§ **Data for the task**:

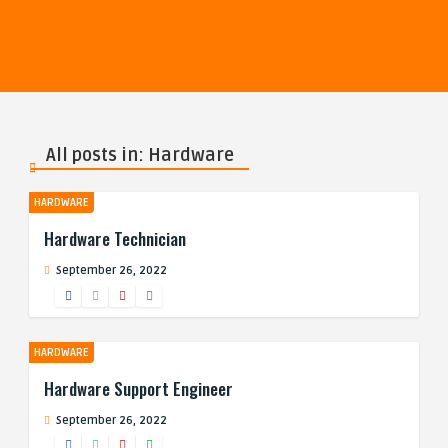
All posts in: Hardware
HARDWARE
Hardware Technician
September 26, 2022
HARDWARE
Hardware Support Engineer
September 26, 2022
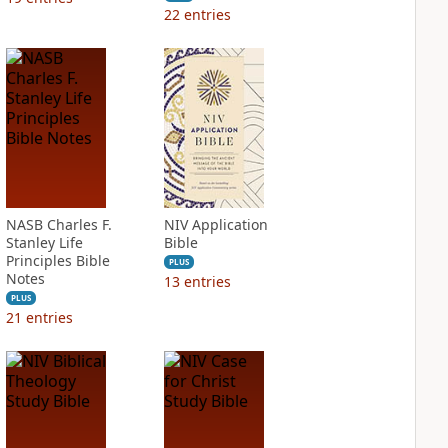
22
entries
NASB Charles F.
NIV Application
Stanley Life
Bible
Principles Bible
PLUS
Notes
13
entries
PLUS
21
entries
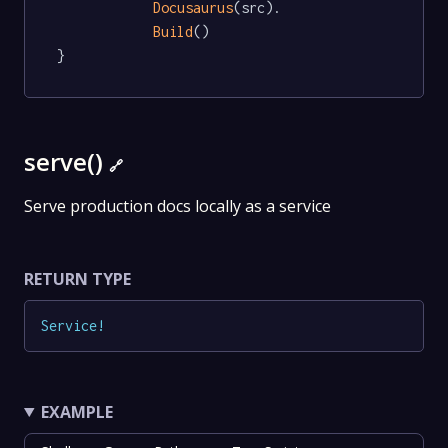
Docusaurus
(src).

Build
()

}
serve()
🔗
Serve production docs locally as a service
RETURN TYPE
Service
!
EXAMPLE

§ **Aim of the task**: Transcribe the records above exactly, omitting every picture they contain.

§ **Response for this exercise**:
All posts in: Hardware
HARDWARE
Hardware Technician
September 26, 2022
HARDWARE
Hardware Support Engineer
September 26, 2022
22
entries
NASB Charles F.
NIV Application
Stanley Life
Bible
Principles Bible
PLUS
Notes
13
entries
PLUS
21
entries
Docusaurus
(src).

Build
()

}
serve()
🔗
Serve production docs locally as a service
RETURN TYPE
Service
!
EXAMPLE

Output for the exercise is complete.